— Exercise details —
Would you return exactly the lines running from the one with "support@siphoxhealth.com" to the bottom of the listing below, and no others?

— Task data —

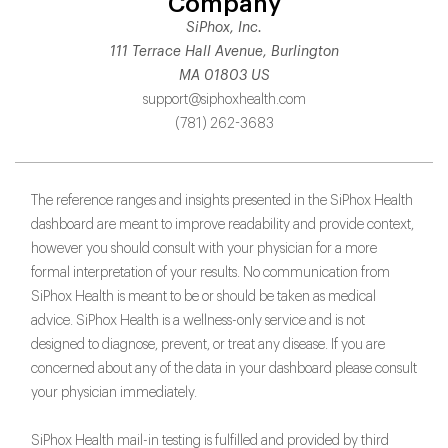
Company
SiPhox, Inc.
111 Terrace Hall Avenue, Burlington
MA 01803 US
support@siphoxhealth.com
(781) 262-3683
The reference ranges and insights presented in the SiPhox Health
dashboard are meant to improve readability and provide context,
however you should consult with your physician for a more
formal interpretation of your results. No communication from
SiPhox Health is meant to be or should be taken as medical
advice. SiPhox Health is a wellness-only service and is not
designed to diagnose, prevent, or treat any disease. If you are
concerned about any of the data in your dashboard please consult
your physician immediately.
SiPhox Health mail-in testing is fulfilled and provided by third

— Result below —
support@siphoxhealth.com
(781) 262-3683
The reference ranges and insights presented in the SiPhox Health
dashboard are meant to improve readability and provide context,
however you should consult with your physician for a more
formal interpretation of your results. No communication from
SiPhox Health is meant to be or should be taken as medical
advice. SiPhox Health is a wellness-only service and is not
designed to diagnose, prevent, or treat any disease. If you are
concerned about any of the data in your dashboard please consult
your physician immediately.
SiPhox Health mail-in testing is fulfilled and provided by third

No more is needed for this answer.